= Julius Thompson =

American novelist

Julius Thompson is an American novelist best known for a novel trilogy which includes A Brownstone in Brooklyn, Philly Style and Philly Profile, and The Ghost of Atlanta. He was a teacher at Redan High School and an adjunct professor at Emory University.

== Background ==
Thompson was born in Statham, Georgia. He later moved to Bedford-Stuyvesant section of Brooklyn, New York. He attended Bushwick High School. After high school, Thompson attended City College of New York and received his Bachelor of Arts degree. After graduating from CCNY, Thompson became a full-time sportswriter with The Philadelphia Bulletin. He worked for the newspaper from 1971 to 1982. After leaving the Philadelphia Bulletin, Thompson moved to Metro Atlanta where he currently resides. He thought British Literature, American Literature, and Creative Writing courses at Redan High School as well as more Writing courses at Emory University during the evening.

== The trilogy ==
Thompson published the first book of his trilogy, A Brownstone in Brooklyn, in 2001. Philly Style and Philly Profile was published in 2007, and The Ghost of Atlanta was published in 2009. The trilogy portrays the journey of Andy Michael Pilgrim through the sixties in Brooklyn, the seventies in Philadelphia, and the eighties in Atlanta. During his thirty year journey Andy discovers challenges that were faced by African Americans in the twentieth century.

== Accomplishments ==
In 1977 Thompson won the Associated Press Sports Editors Award, a national sports writing award given for the third-best sports story written during the year. Thompson is also on a panel of authors at the Auburn Avenue Research Library in Atlanta, Georgia and the Gwinnett County Library System.

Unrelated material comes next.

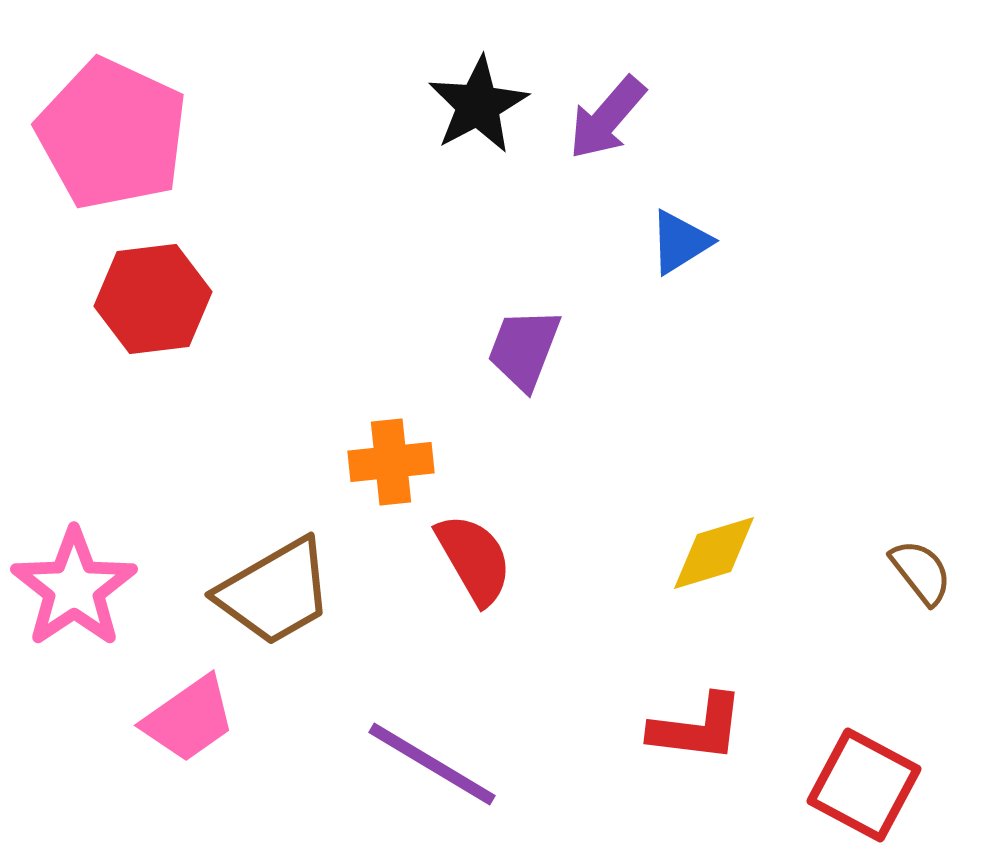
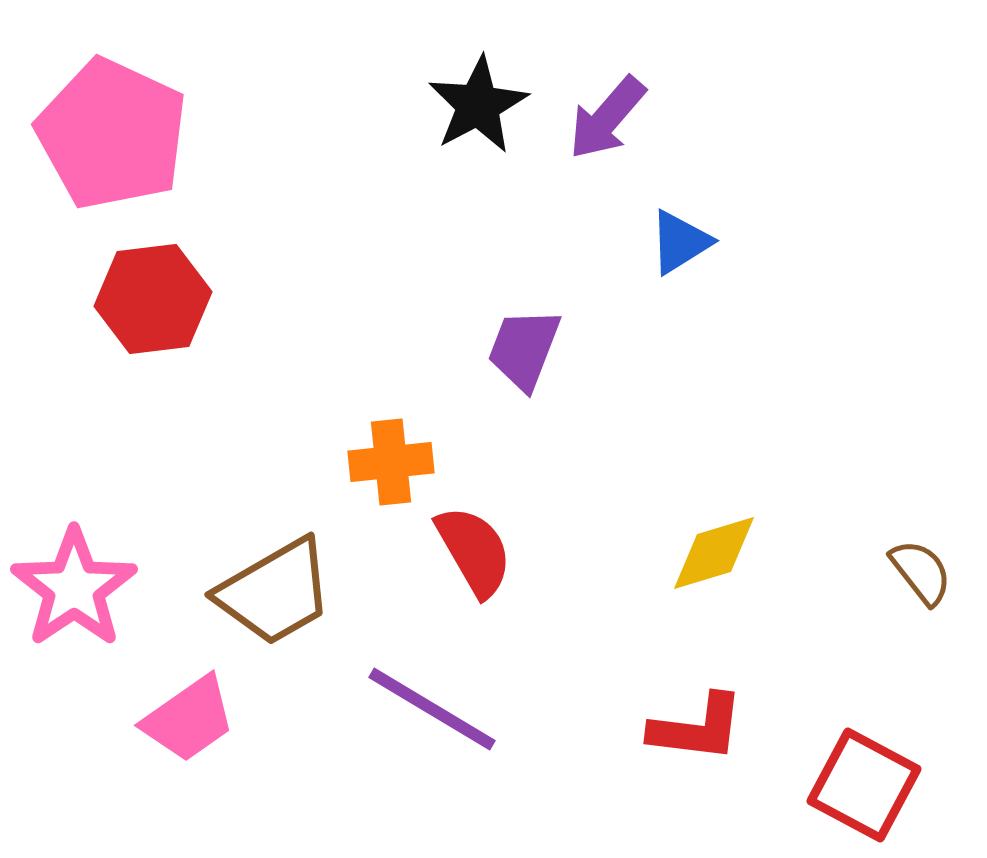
red semicircle: moved 8 px up
purple line: moved 55 px up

Thompson signed copies of A Brownstone In Brooklyn and Philly Style & Philly Style at the prestigious New York Is Book Country Festival in New York City, the National Black Arts Festival in Atlanta, Georgia, the AJC-Decatur Book Festival in Decatur, Georgia, the Gwinnett Reading Festival in Lawrenceville, Georgia and at the Miami Book Fair International in Miami, Florida. He has had book signings in the following book stores: Barnes & Noble, Borders, Chapter 11, Books-A-Million and many others. Thompson was one of the speakers at the Bedford-Stuyvesant Creative Arts Fair in Brooklyn.

Thompson's third novel, Ghost of Atlanta, won the 2011 National Gold Medal for General Fiction presented by Reader's Favorite.

Mr. Thompson has written his fourth novel, Phantoms of Rockwood, which is a story about four players on a high school basketball team being taken over and assisted by four phantoms (four deceased star players for that team). It has been published under Amazon Create Space label.